Over the centuries, it’s been usual for such people to wander around, with the people ensuring their safety and security wherever they went. It was the militarisation accompanying the armed insurgency since the 1990s that put sev­ere restrictions on their free movement. As doctors put it, everywhere else in the world, bad weather is the main threat faced by wanderers, but the bullet has taken that place in Kashmir.

Dr Arshad Hussain, professor of psychiatry at the Government Medical College, Srinagar, points out that people with mental disorders such as schizophrenia become especially vulnerable to violence in zones of conflict. “That’s mainly bec­ause of their tendency to wander, though nothing can exonerate the killing of an innocent person.

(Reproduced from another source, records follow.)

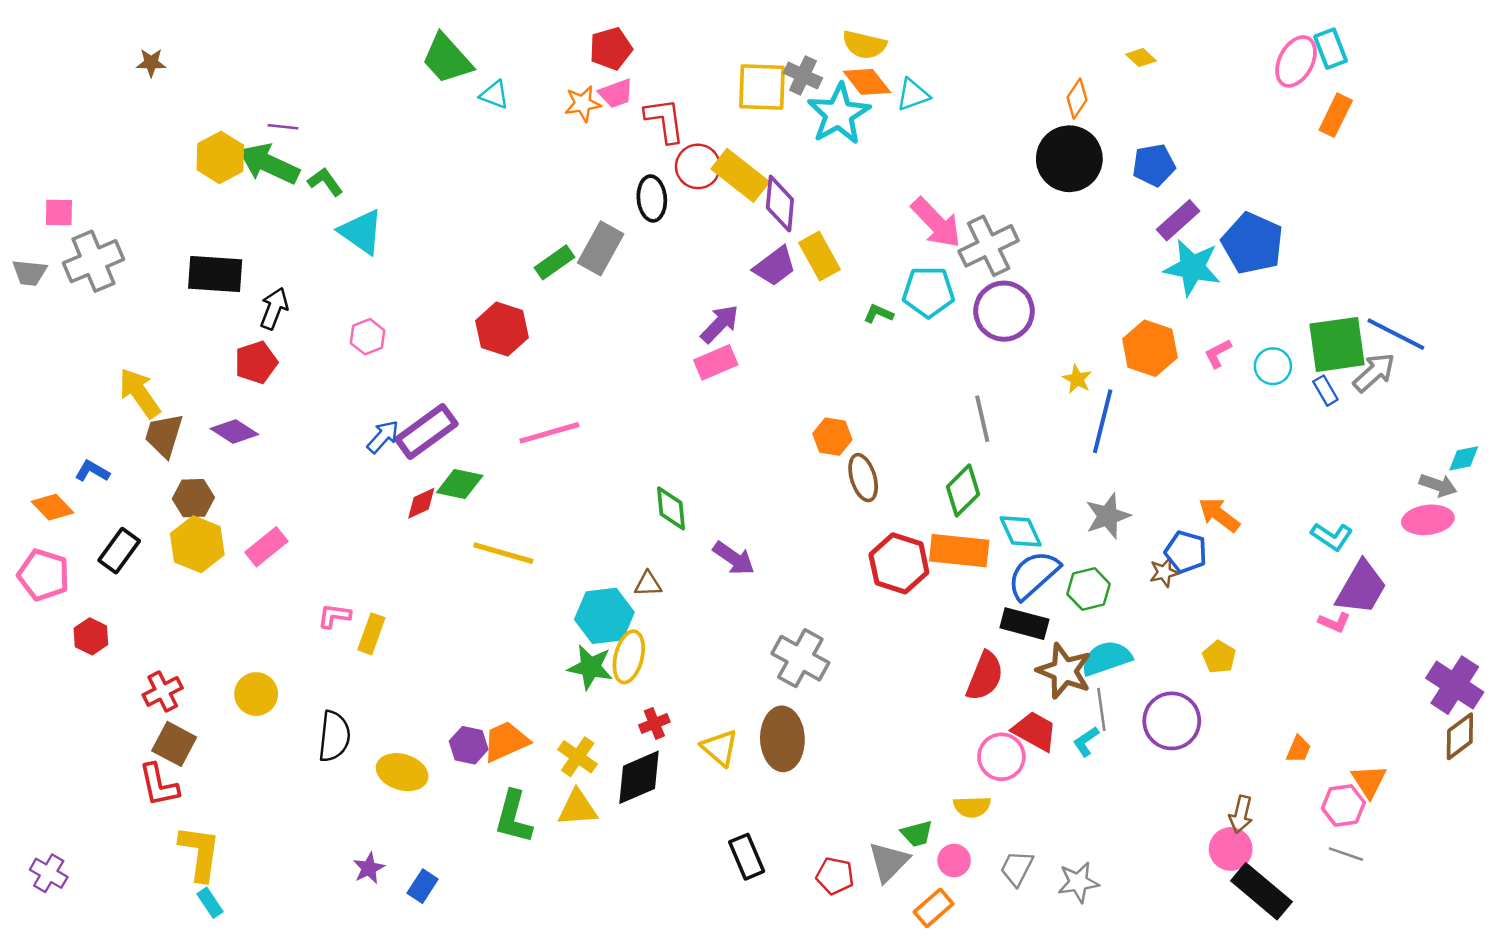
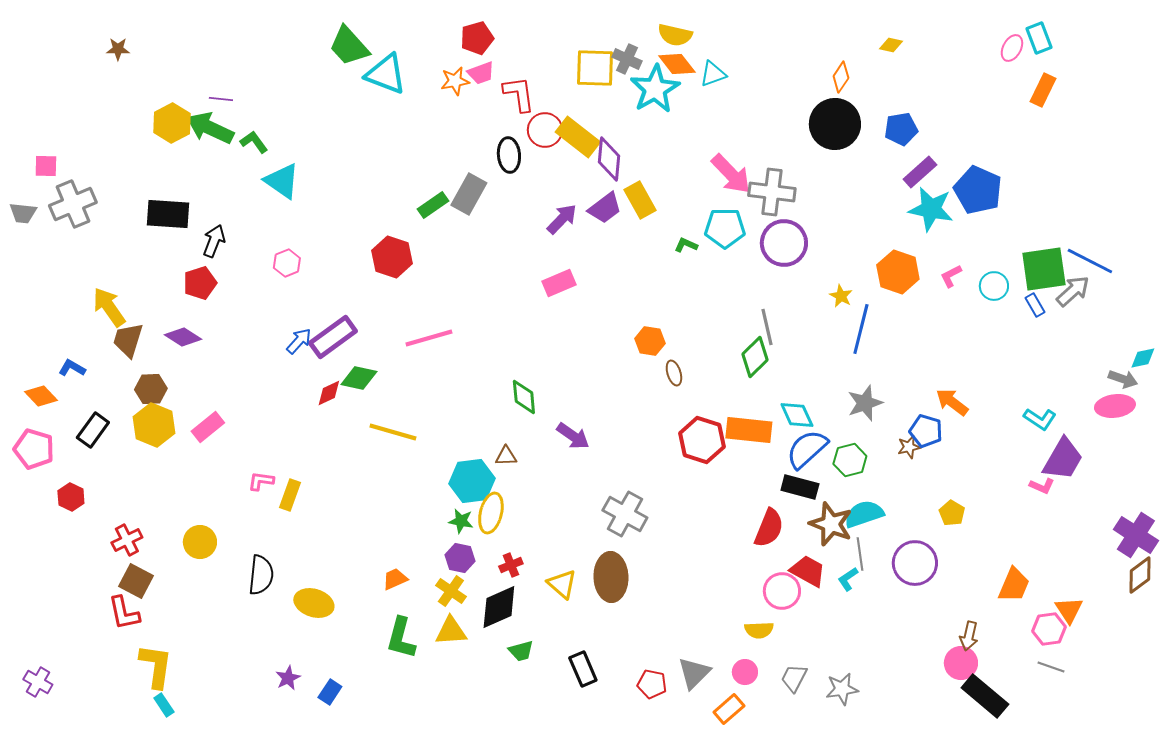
yellow diamond: (1141, 58) -> (891, 45), turned -30
pink ellipse: (1296, 61) -> (1012, 48), size x0.7
cyan triangle: (494, 95) -> (386, 74), size x1.8
gray cross: (989, 246) -> (772, 192), turned 33
purple arrow: (720, 324) -> (562, 219), moved
brown ellipse: (863, 478) -> (674, 373), size x0.7
green diamond: (963, 490) -> (755, 357), moved
green star: (590, 667) -> (461, 521), size x0.7
orange trapezoid: (506, 741) -> (395, 579), size x0.7
purple hexagon: (469, 745) -> (460, 558), moved
orange trapezoid: (1299, 749) -> (1014, 585), size x1.6
green trapezoid: (917, 834) -> (521, 651), moved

Homeless people with mental disorders exist even in countries with the best mental healthcare facilities such as the US. But we are especially vulnerable because of being in the midst of a conflict, and we are paying price for it. Most such cases are as cruel and heart-wrenching as Rayees’s. We must not make a norm of accepting the killings of people with mental disorders as ­collateral damage of the conflict. ”

  • There are 18 documented cases of mentally challenged people killed by government forces since 2003, as per JKCCS.
  • Sometimes the army detains mentally ­challenged persons caught loitering and hands them over to the police.
  • “Wanderers have been seen as guests of God, specially abled...here they aren’t put in asylums,” says Maroof Shah, Sufism expert.